Between the 1940s and 1990s, Canada's first ministers—the prime minister and provincial premiers—also met almost annually at First Ministers' Conferences (FMCs), which served as a forum for elite dialogue and a focal point for national dialogue. The practice of regular FMCs was also abandoned after the 90s.. In Canada there is something called the Federation Council, which meets regularly. This includes prime ministers, but not prime ministers or indigenous leaders.
There are other factors that make public dialogue about the national strategy difficult in Canada. Civics education is generally weak, and the federal government does not play a significant role in this area. Canada's mainstream media has been impacted by technological change, and Canadians are heavily influenced by social media from south of the border.
Add to this another reality: Canadian politics has become more competitive and fixated on short-term struggles to win and maintain power. As a result, political leaders are reluctant to invest in long-term institutional and policy changes that would promote national dialogue. The priority is to act rather than think about what action to take..
We can see this dynamic in action today. Carney heads a minority government that has weak power. There is little interest in promoting a national dialogue that could unfold within two or three years. The emphasis is on “making deals” And “show results” fast.

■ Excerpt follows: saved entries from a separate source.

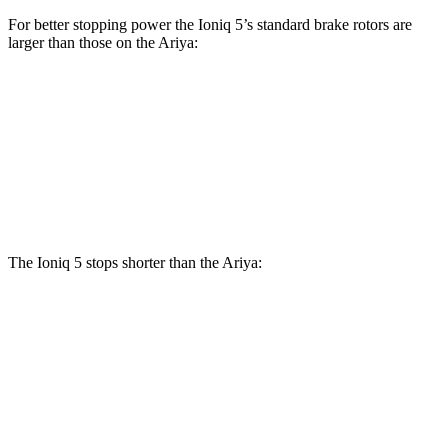
For better stopping power the Ioniq 5’s standard brake rotors are
larger than those on the Ariya:
Ioniq 5
Ariya
Front Rotors
12.8 inches
11.7 inches
Rear Rotors
12.8 inches
11.33 inches
The Ioniq 5 stops shorter than the Ariya:
Ioniq 5
Ariya
70 to 0 MPH
170 feet
176 feet
Car and Driver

Although Carney speaks of a “new era,” his program is largely short-term and reactive. Trade, defence, border security: Canadians are talking about these issues because US President Donald Trump put them on the table nine months ago. And the methods of the Carney government are equally familiar. Results will be achieved through elite negotiations between the usual suspects: heads of government and technocrats. Indigenous leaders in particular complain that they have been pushed out of the country..
Iit's not necessary be like that. The Carney government could easily take a two-pronged approach. The first area consists of items that require immediate action (for example, resolving trade problems with the United States and helping the hardest-hit industries) or items that are generally needed (for example, liberalizing domestic trade). The second direction is long-term. It includes steps to promote national dialogue, including the creation of something like the Macdonald Commission, albeit radically revised for the digital age.
This two-pronged approach would be better for Canadian democracy. This would allow Canadians to understand the challenges facing the country over the next thirty years and make informed choices about what kind of country they would like to build.
A two-pronged approach would also be better for the Carney government. For much of 2025, Canada was united by a surge of patriotism. But there is already evidence that the patriotic surge is fading and Canada is returning to its restless state.. A national conversation about shared ambitions would generate public support…social license“, as they say in Ottawa – for difficult choice what Carney sees ahead.
Fundamentally, the United States and Canada face common challenges. Every country must find a way to make its federal system work in dangerous times. America's predicament, however, is fixing a system that is all about Washington and national politics. The solution likely involves decentralizing responsibility to lower levels of government while reconfiguring central institutions to more effectively manage departments.
On the contrary, Canada's predicament fosters a sense of common purpose in a system prone to centrifugal pressure. The solution lies in rebuilding the institutions and practices we once relied on to bring all the pieces together and promote national dialogue about the future path.
Adapted from “USA and Canada: two crises of federalism“, published on Substack. Reprinted with permission of the author.